What is CPT Code 93580?

CPT Code 93580 is a procedure code for percutaneous transcatheter closure of a congenital interatrial communication (Fontan fenestration, atrial septal defect, or patent foramen ovale) using an implantable device. It is maintained by the American Medical Association as part of the structural heart defect repair code set (93580-93582).

What ICD-10 codes are used with CPT 93580?

The primary paired diagnoses are Q21.1 (Atrial septal defect) and Q21.0 (Ventricular septal defect, used with 93581). For acquired defects, some payers also accept I51.0 (Cardiac septal defect, acquired) and I23.1 (Atrial septal defect following acute MI), though coverage with these codes is payer-specific and should be verified against the active policy.

Can CPT 93580 be billed with right and left heart catheterization?

Generally no. Billing 93580 with 93531 (right and left heart catheterization) triggers an NCCI procedure-to-procedure (PTP) edit at the hospital outpatient level because cardiac access is considered inherent to the closure procedure. Separate billing may be permitted with modifier 59 only when the catheterization served a distinct diagnostic purpose documented clearly in the operative report.

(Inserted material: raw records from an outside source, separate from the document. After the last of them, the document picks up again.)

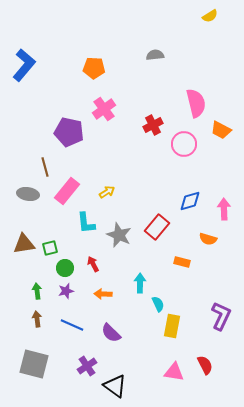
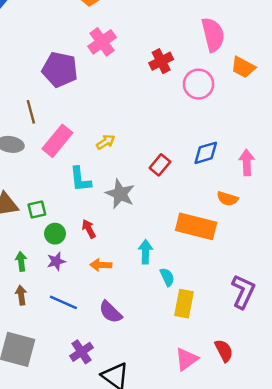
red rectangle: (157, 227) -> (160, 165), moved, size x0.7
orange rectangle: (182, 262) -> (196, 226), size x2.0
pink triangle: (174, 372) -> (186, 359), turned -45

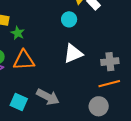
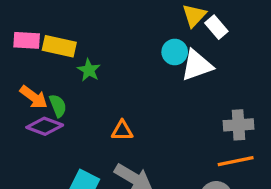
white triangle: (73, 54) -> (197, 65), moved
orange triangle: (24, 60) -> (122, 131), moved, size x0.6

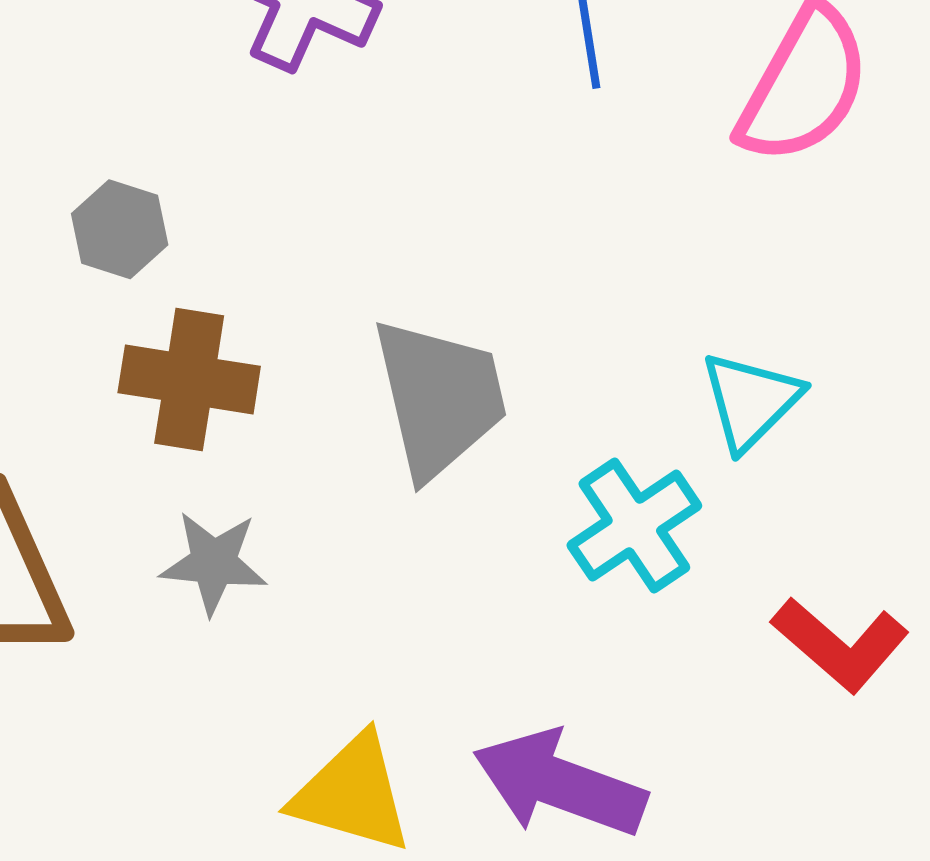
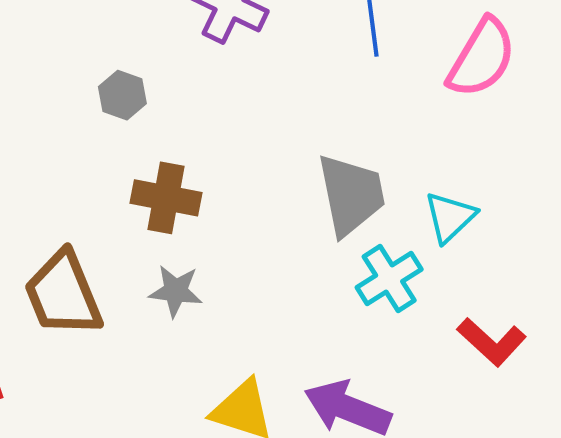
gray hexagon: (120, 229) -> (122, 95), moved
gray trapezoid: (439, 398) -> (351, 195), moved

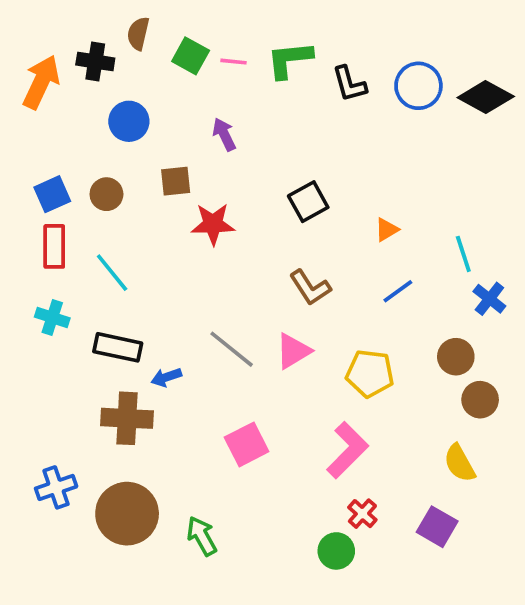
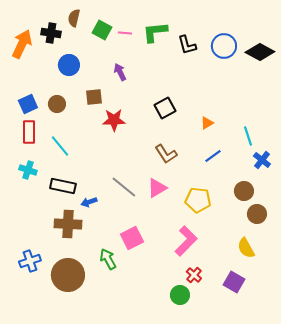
green arrow: (202, 536) -> (108, 259), moved

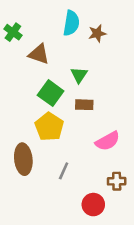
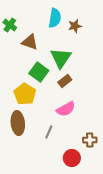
green triangle: (79, 75) -> (61, 58), size x1.6
brown rectangle: (84, 105) -> (65, 81), turned -40
yellow pentagon: (49, 127) -> (25, 94), moved
pink semicircle: (108, 141) -> (66, 109), moved

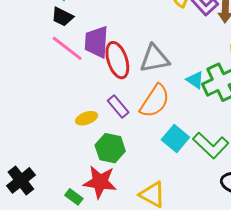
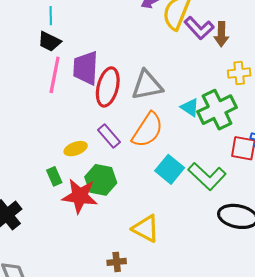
pink line: (67, 48) -> (55, 75), turned 64
red ellipse: (117, 60) -> (108, 87), turned 33
red star: (100, 182) -> (80, 196), moved
green rectangle: (74, 197) -> (54, 176), moved, turned 30

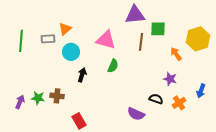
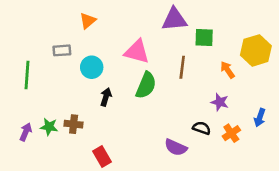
orange triangle: (65, 29) -> (88, 21), moved
green line: (21, 41) -> (27, 75), moved
brown line: (141, 42) -> (182, 67), moved
green semicircle: (113, 66) -> (146, 85), size x1.5

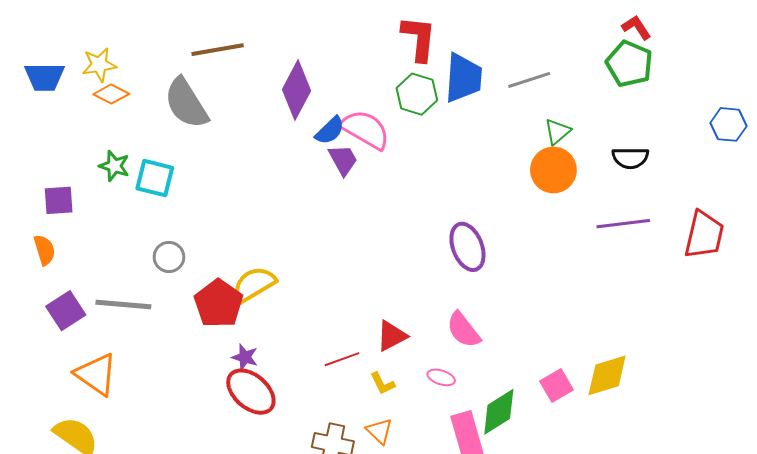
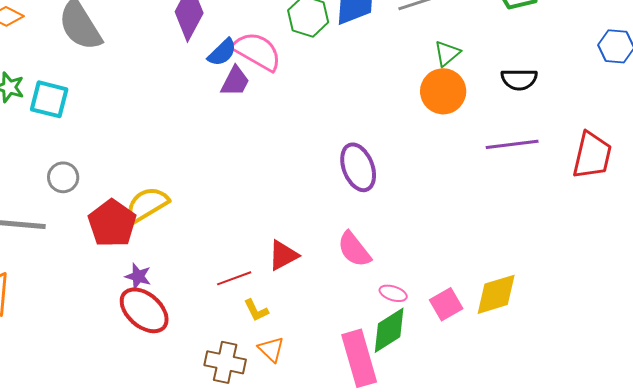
purple trapezoid: (343, 160) -> (235, 81), turned 56
pink ellipse: (441, 377) -> (393, 293), moved
yellow L-shape: (382, 383) -> (256, 310), moved

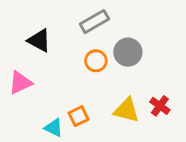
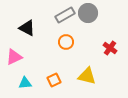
gray circle: (128, 52) -> (88, 13), moved
red cross: (160, 106) -> (110, 48), moved
cyan triangle: (54, 128) -> (25, 83), moved, turned -32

What modifiers apply to CPT Code 93580?

Modifier 26 applies when a physician bills the professional component only in a facility setting. Modifier 59 may override specific NCCI edits when services are genuinely distinct and the edit permits an override. Modifier 22 covers substantially increased complexity, and modifier 76 covers repeat procedures. Modifier TC is used by facilities billing the technical component separately.

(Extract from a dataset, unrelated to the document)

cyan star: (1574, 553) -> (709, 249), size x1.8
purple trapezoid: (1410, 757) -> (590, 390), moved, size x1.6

Is CPT 93580 used for patent foramen ovale closure?

Yes. CPT Code 93580 covers PFO closure. Most major payers including UnitedHealthcare, Aetna, Blue Shield, and Blue Cross cover PFO closure under 93580 when the patient meets specific clinical criteria, typically including a prior cryptogenic stroke or TIA with confirmed right-to-left shunting and no other identifiable embolic source.

What is HCPCS code C1817 and how does it relate to CPT 93580?

HCPCS code C1817 is used by hospital facilities to bill for the implantable septal closure device used during the 93580 procedure. Physicians do not bill C1817; facilities report it on the UB-04 claim form. Cap Blue Cross and other payers explicitly list C1817 alongside 93580 in their covered code tables.